Not Your Grandma's Chicken and Pastries
Ingredients- 2 pounds of chicken leg quarter (Dark Meat is the best for this dish)
- 2 Larger Onion Sliced
- Kosher Sea Salt
- Pepper (Cayenne, Black, and White
- Chicken bouillon
- Basil, Thyme, Rosemary, and Orgeno
- 2 Cups of All Purpose Flour
- 1 cup water
- Oil
Broth: In a bowl brine your leg quarters over night in salt water. Remove chicken and place in a large pot with a touch oil and slightly brown them on all sides. Slice your onion and add to the pot sautee for a few minutes before adding your pepper, herbs,chicken bouillon , and a touch of salt. Fill you pot to the rim with water and bringing it to a boil then letting it simmer for a about 2 to 3 hours ( over cooking the chicken would make it stringy, if thats how you get down by all mean forget about it as for me I rather have chucks of chicken in my broth)
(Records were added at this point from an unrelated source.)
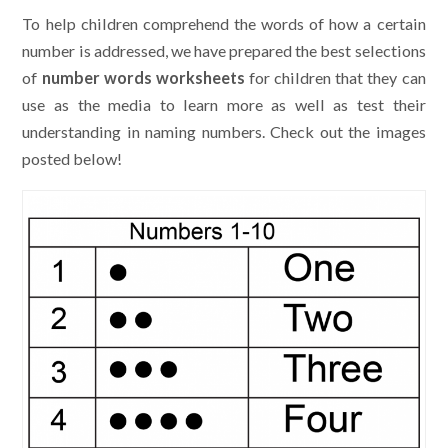
To help children comprehend the words of how a certain
number is addressed, we have prepared the best selections
of
number words worksheets
for children that they can
use as the media to learn more as well as test their
understanding in naming numbers. Check out the images
posted below!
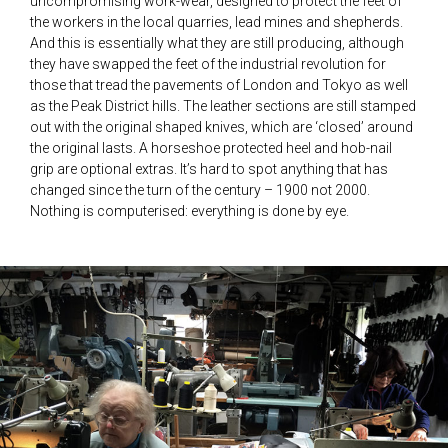
uncompromising work-wear, designed to protect the feet of
the workers in the local quarries, lead mines and shepherds.
And this is essentially what they are still producing, although
they have swapped the feet of the industrial revolution for
those that tread the pavements of London and Tokyo as well
as the Peak District hills. The leather sections are still stamped
out with the original shaped knives, which are ‘closed’ around
the original lasts. A horseshoe protected heel and hob-nail
grip are optional extras. It’s hard to spot anything that has
changed since the turn of the century – 1900 not 2000.
Nothing is computerised: everything is done by eye.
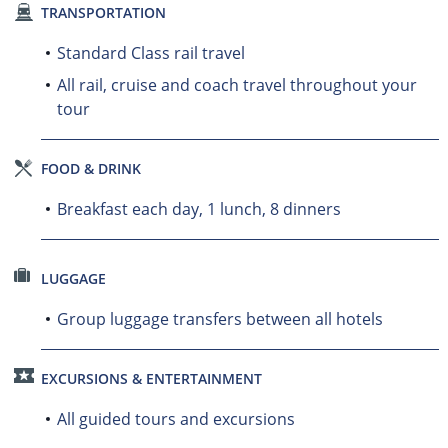
TRANSPORTATION
Standard Class rail travel
All rail, cruise and coach travel throughout your
tour
FOOD & DRINK
Breakfast each day, 1 lunch, 8 dinners
LUGGAGE
Group luggage transfers between all hotels
EXCURSIONS & ENTERTAINMENT
All guided tours and excursions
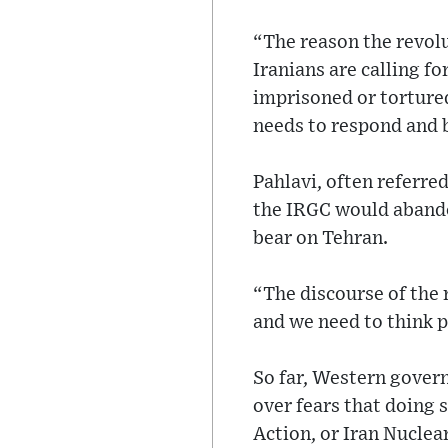
“The reason the revolu
Iranians are calling for
imprisoned or tortured
needs to respond and b
Pahlavi, often referre
the IRGC would abando
bear on Tehran.
“The discourse of the r
and we need to think p
So far, Western gover
over fears that doing 
Action, or Iran Nuclea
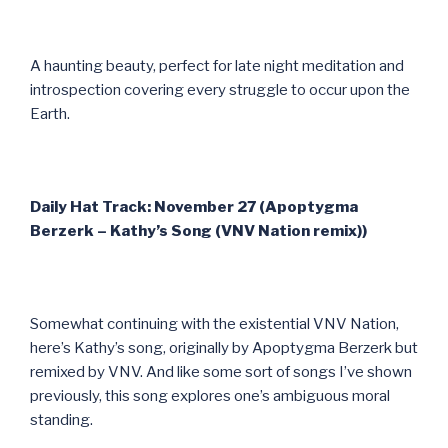
A haunting beauty, perfect for late night meditation and
introspection covering every struggle to occur upon the
Earth.
Daily Hat Track: November 27 (Apoptygma
Berzerk – Kathy’s Song (VNV Nation remix))
Somewhat continuing with the existential VNV Nation,
here’s Kathy’s song, originally by Apoptygma Berzerk but
remixed by VNV. And like some sort of songs I’ve shown
previously, this song explores one’s ambiguous moral
standing.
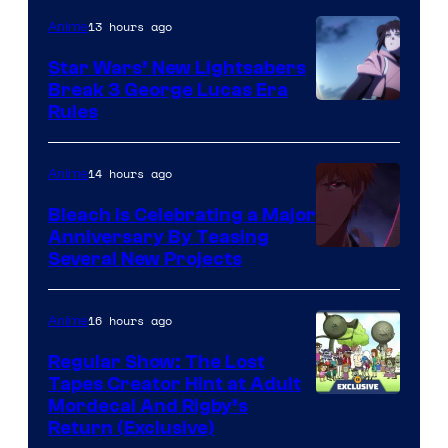
13 hours ago
Anime
Star Wars’ New Lightsabers
Break 3 George Lucas Era
Rules
14 hours ago
Anime
Bleach is Celebrating a Major
Anniversary By Teasing
Pierrot
Several New Projects
16 hours ago
Anime
Regular Show: The Lost
Tapes Creator Hint at Adult
Cartoon
Mordecai And Rigby’s
Return (Exclusive)
Network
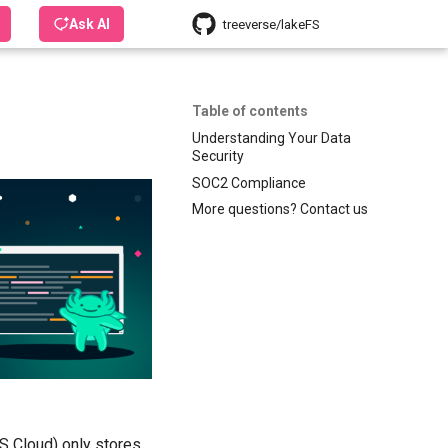
Ask AI
treeverse/lakeFS
Table of contents
Understanding Your Data
Security
SOC2 Compliance
More questions? Contact us
FS Cloud) only stores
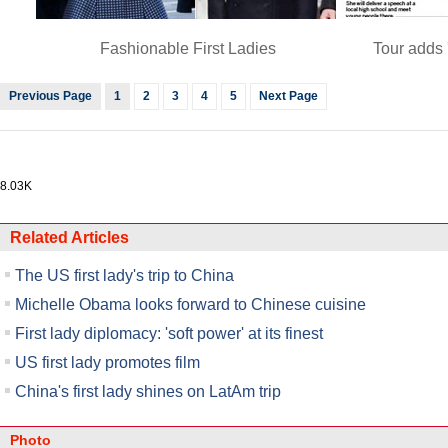
Fashionable First Ladies
Tour adds 
Previous Page
1
2
3
4
5
Next Page
8.03K
Related Articles
The US first lady's trip to China
Michelle Obama looks forward to Chinese cuisine
First lady diplomacy: 'soft power' at its finest
US first lady promotes film
China's first lady shines on LatAm trip
Photo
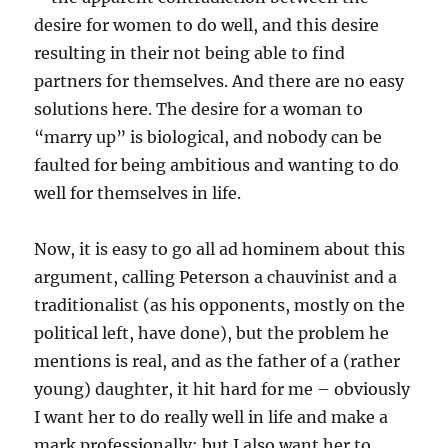
desire for women to do well, and this desire
resulting in their not being able to find
partners for themselves. And there are no easy
solutions here. The desire for a woman to
“marry up” is biological, and nobody can be
faulted for being ambitious and wanting to do
well for themselves in life.
Now, it is easy to go all ad hominem about this
argument, calling Peterson a chauvinist and a
traditionalist (as his opponents, mostly on the
political left, have done), but the problem he
mentions is real, and as the father of a (rather
young) daughter, it hit hard for me – obviously
I want her to do really well in life and make a
mark professionally; but I also want her to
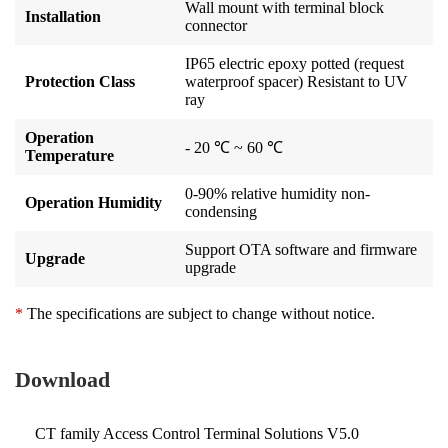
Wall mount with terminal block
Installation
connector
IP65 electric epoxy potted (request
Protection Class
waterproof spacer) Resistant to UV
ray
Operation
- 20 ℃ ~ 60 ℃
Temperature
0-90% relative humidity non-
Operation Humidity
condensing
Support OTA software and firmware
Upgrade
upgrade
*
The specifications are subject to change without notice.
Download
CT family Access Control Terminal Solutions V5.0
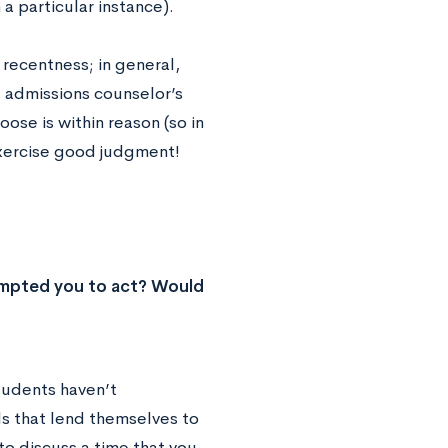
 particular instance).
 recentness; in general,
e admissions counselor’s
oose is within reason (so in
Exercise good judgment!
rompted you to act? Would
tudents haven’t
lls that lend themselves to
to discuss a time that you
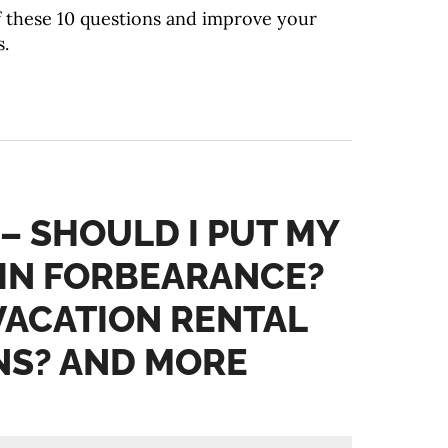
f these 10 questions and improve your
.
 – SHOULD I PUT MY
IN FORBEARANCE?
 VACATION RENTAL
NS? AND MORE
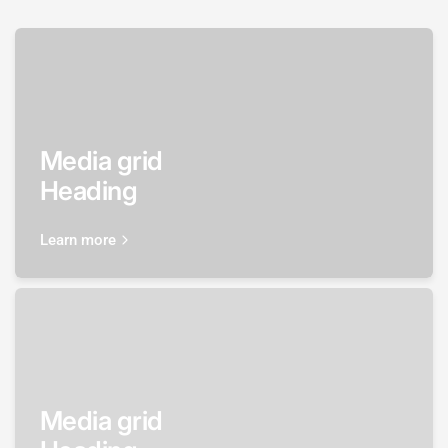
Media grid
Heading
Learn more
Media grid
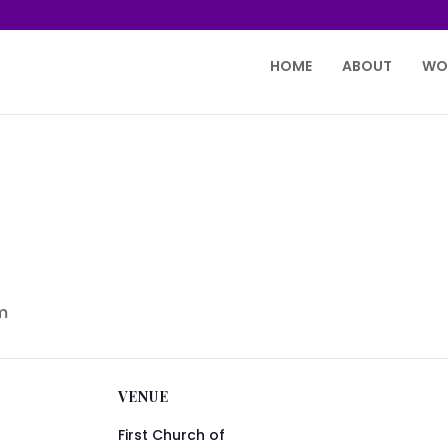
HOME
ABOUT
WO
m
VENUE
First Church of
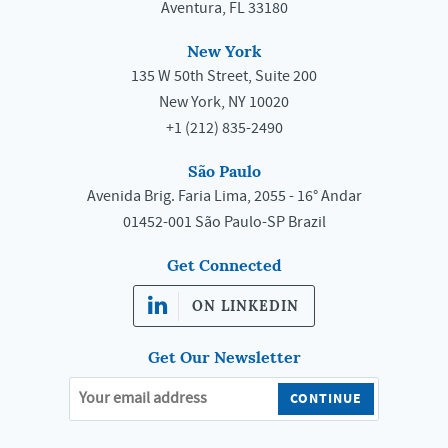
Aventura, FL 33180
New York
135 W 50th Street, Suite 200
New York, NY 10020
+1 (212) 835-2490
São Paulo
Avenida Brig. Faria Lima, 2055 - 16° Andar
01452-001 São Paulo-SP Brazil
Get Connected
ON LINKEDIN
Get Our Newsletter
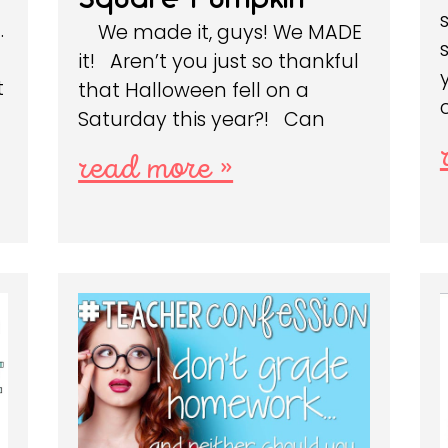
…
We made it, guys! We MADE
it! Aren’t you just so thankful
t
that Halloween fell on a
Saturday this year?! Can
read more »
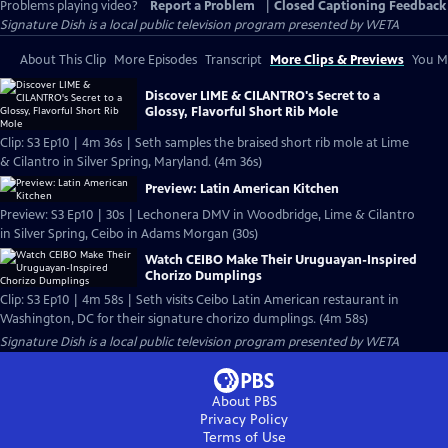
Problems playing video?
Report a Problem
|
Closed Captioning Feedback
Signature Dish
is a local public television program presented by
WETA
About This Clip
More Episodes
Transcript
More Clips & Previews
You Mi
Discover LIME & CILANTRO's Secret to a
Glossy, Flavorful Short Rib Mole
Clip: S3 Ep10 | 4m 36s | Seth samples the braised short rib mole at Lime
& Cilantro in Silver Spring, Maryland. (4m 36s)
Preview: Latin American Kitchen
Preview: S3 Ep10 | 30s | Lechonera DMV in Woodbridge, Lime & Cilantro
in Silver Spring, Ceibo in Adams Morgan (30s)
Watch CEIBO Make Their Uruguayan-Inspired
Chorizo Dumplings
Clip: S3 Ep10 | 4m 58s | Seth visits Ceibo Latin American restaurant in
Washington, DC for their signature chorizo dumplings. (4m 58s)
Signature Dish
is a local public television program presented by
WETA
About PBS
Privacy Policy
Terms of Use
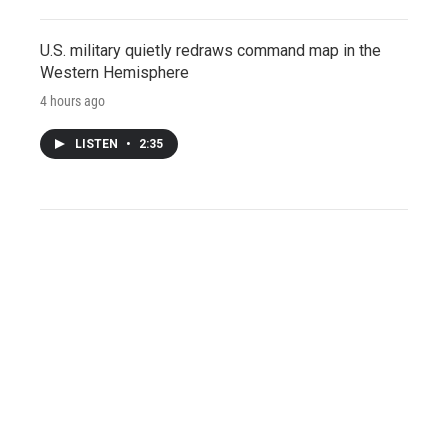
U.S. military quietly redraws command map in the
Western Hemisphere
4 hours ago
LISTEN
•
2:35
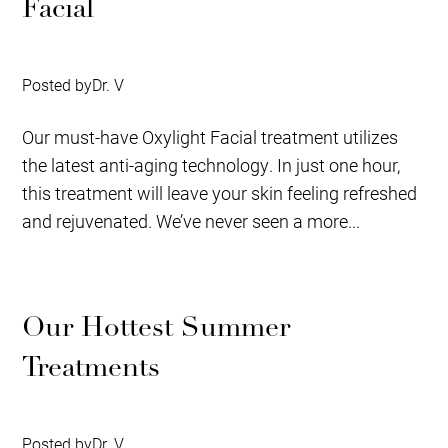
Facial
Posted by
Dr. V
Our must-have Oxylight Facial treatment utilizes
the latest anti-aging technology. In just one hour,
this treatment will leave your skin feeling refreshed
and rejuvenated. We’ve never seen a more...
Our Hottest Summer
Treatments
Posted by
Dr. V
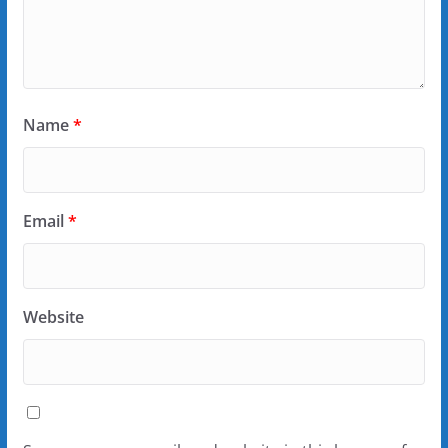
Name
*
Email
*
Website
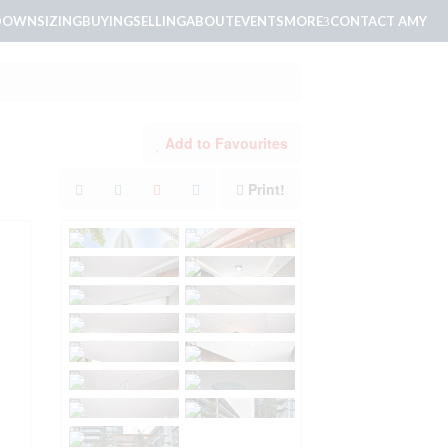
DOWNSIZING
BUYING
SELLING
ABOUT
EVENTS
MORE
CONTACT AMY
Add to Favourites
Print!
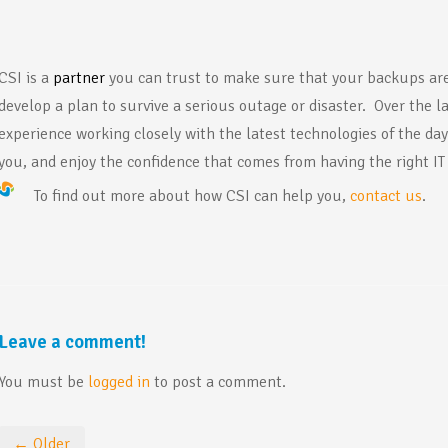
CSI is a
pa
rtner
you can trust to make sure that your backups are
develop a plan to survive a serious outage or disaster. Over the l
experience working closely with the latest technologies of the da
you, and enjoy the confidence that comes from having the right IT
To find out more about how CSI can help you,
contact us
.
Leave a comment!
You must be
logged in
to post a comment.
← Older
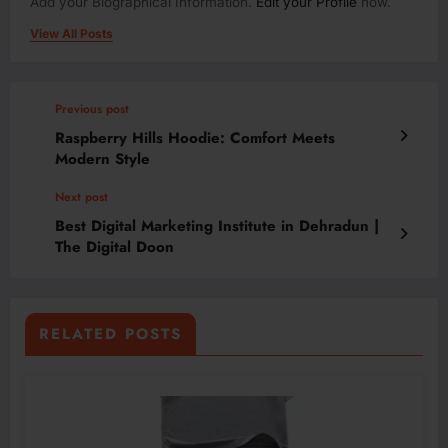
Add your Biographical Information.
Edit your Profile
now.
View All Posts
Previous post
Raspberry Hills Hoodie: Comfort Meets
Modern Style
Next post
Best Digital Marketing Institute in Dehradun |
The Digital Doon
RELATED POSTS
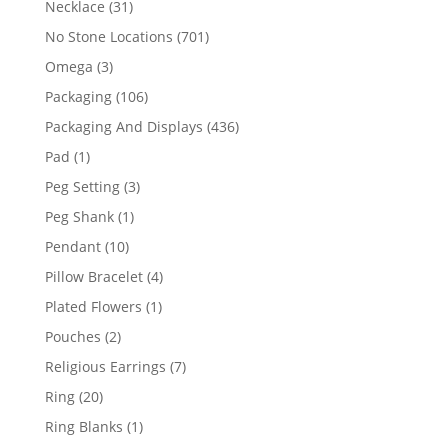
31
Necklace
31
products
701
No Stone Locations
701
products
3
Omega
3
products
106
Packaging
106
products
436
Packaging And Displays
436
products
1
Pad
1
product
3
Peg Setting
3
products
1
Peg Shank
1
product
10
Pendant
10
products
4
Pillow Bracelet
4
products
1
Plated Flowers
1
product
2
Pouches
2
products
7
Religious Earrings
7
products
20
Ring
20
products
1
Ring Blanks
1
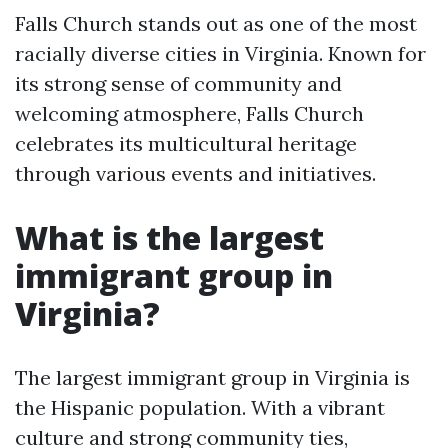
Falls Church stands out as one of the most
racially diverse cities in Virginia. Known for
its strong sense of community and
welcoming atmosphere, Falls Church
celebrates its multicultural heritage
through various events and initiatives.
What is the largest
immigrant group in
Virginia?
The largest immigrant group in Virginia is
the Hispanic population. With a vibrant
culture and strong community ties,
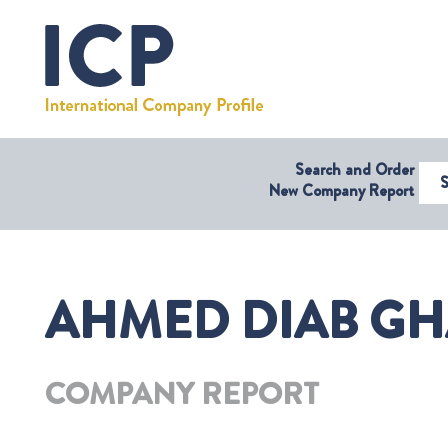
Search and Order
Select Coun
New Company Report
AHMED DIAB GH
COMPANY REPORT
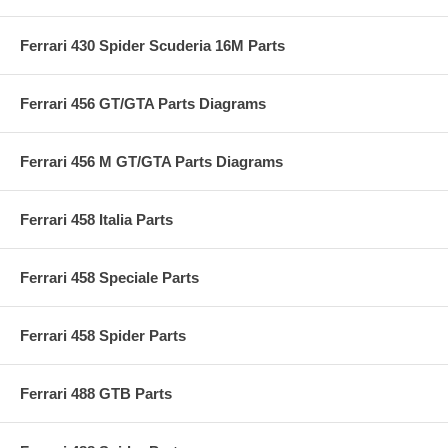
Ferrari 430 Spider Scuderia 16M Parts
Ferrari 456 GT/GTA Parts Diagrams
Ferrari 456 M GT/GTA Parts Diagrams
Ferrari 458 Italia Parts
Ferrari 458 Speciale Parts
Ferrari 458 Spider Parts
Ferrari 488 GTB Parts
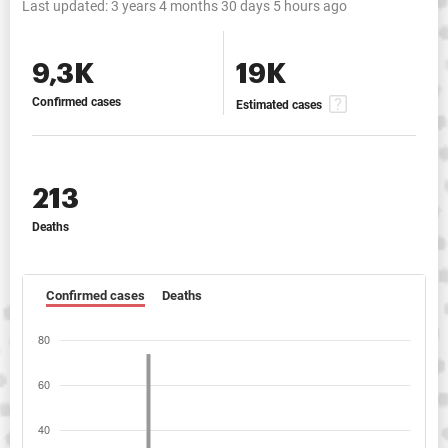
Last updated:
3 years 4 months 30 days 5 hours ago
9,3K
19K
Confirmed cases
Estimated cases
213
Deaths
Confirmed cases
Deaths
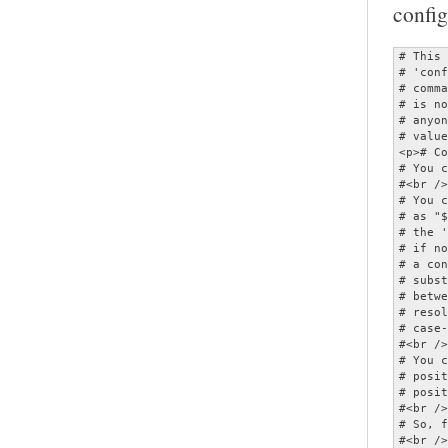
config
# This is a configuration file for the MOC player.  It should be named<br />
# 'config' and placed in the ~/.moc directory.  As this file can specify<br />
# commands which invoke other applications, MOC will refuse to start if it<br />
# is not owned by either root or the current user, or if it is writable by<br />
# anyone other than its owner.  All options are given with their default<br />
# values, and therefore commented.</p>
<p># Comments begin with '#'.<br />
# You can use quotes and escape ('\') in parameters.<br />
#<br />
# You can have variable values substituted by enclosing the variable name<br />
# as "${...}".  (This only applies to the portion of the option following<br />
# the ' ='.)  Variables are substituted first from the environment then,<br />
# if not found, from the configuration options.  (Note that the value of<br />
# a configuration option substituted is that which it has at the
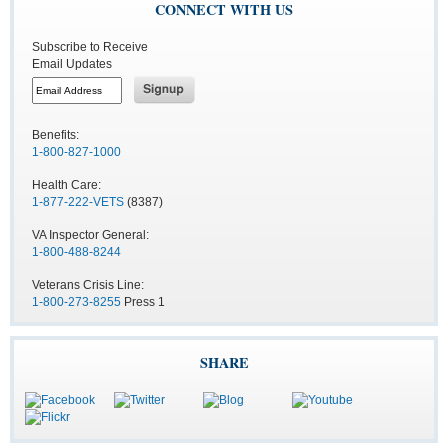
CONNECT WITH US
Subscribe to Receive
Email Updates
Benefits:
1-800-827-1000
Health Care:
1-877-222-VETS
(8387)
VA Inspector General:
1-800-488-8244
Veterans Crisis Line:
1-800-273-8255
Press 1
SHARE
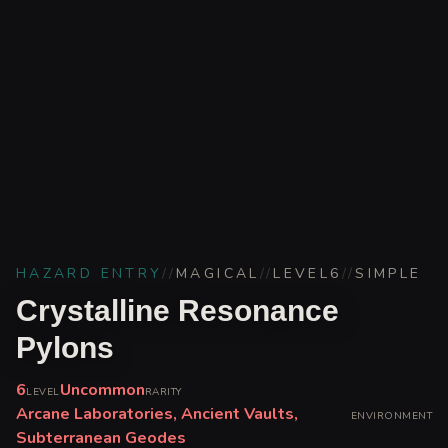
HAZARD ENTRY
//
MAGICAL
//
LEVEL
6
//
SIMPLE
Crystalline Resonance
Pylons
6
Uncommon
LEVEL
RARITY
Arcane Laboratories, Ancient Vaults,
ENVIRONMENT
Subterranean Geodes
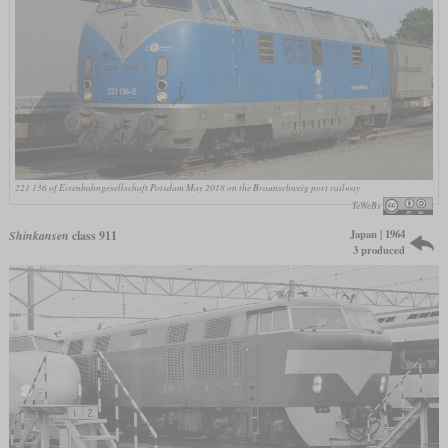
221 136 of Eisenbahngesellschaft Potsdam May 2018 on the Braunschweig port railway
TeWeBs
Japan | 1964
Shinkansen
class 911
3 produced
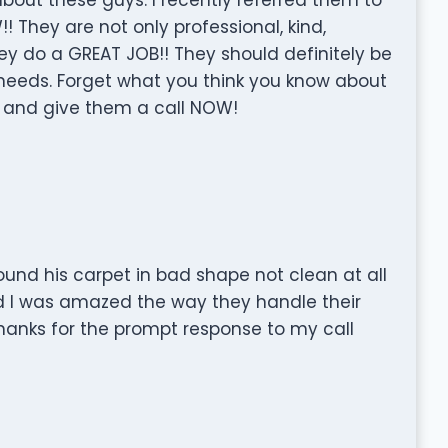
They are not only professional, kind,
y do a GREAT JOB!! They should definitely be
ur needs. Forget what you think you know about
 and give them a call NOW!
ound his carpet in bad shape not clean at all
d I was amazed the way they handle their
hanks for the prompt response to my call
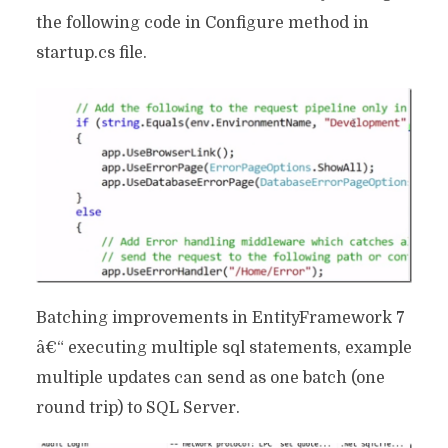
the following code in Configure method in
startup.cs file.
Batching improvements in EntityFramework 7
â€“ executing multiple sql statements, example
multiple updates can send as one batch (one
round trip) to SQL Server.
Pastries: In a large bowl add your flour and a pinch of salt. Whisk lightly, Add a teaspoon of oil and your water a splash at a time (make sure it's warm water, cold water makes the dough tough and har to work with) mix it until all the dry flour is combine and the dough is firm. Let it sit for 10 minutes under a dry clean cloth. On a floured surface began to knead yoyr dough about 50 times would do. Roll it out with a rolling pin to about a half of centimeter thick. Then cut the dough into long strips our squares. Store them in a floured container until ready for use.
Combine: Remove chicken from pot. Taste your broth and add salt if needed or water if needed. Remove chicken from the bones and add back into pot. Slowly drop the pasteries in a few at a time stirring so they won't stick. When the pasteries are tender they your done! You can add sweet peas just for a pop of color and a touch of sweetness.
Now it isn't the best looking meal in the world but lord it's good!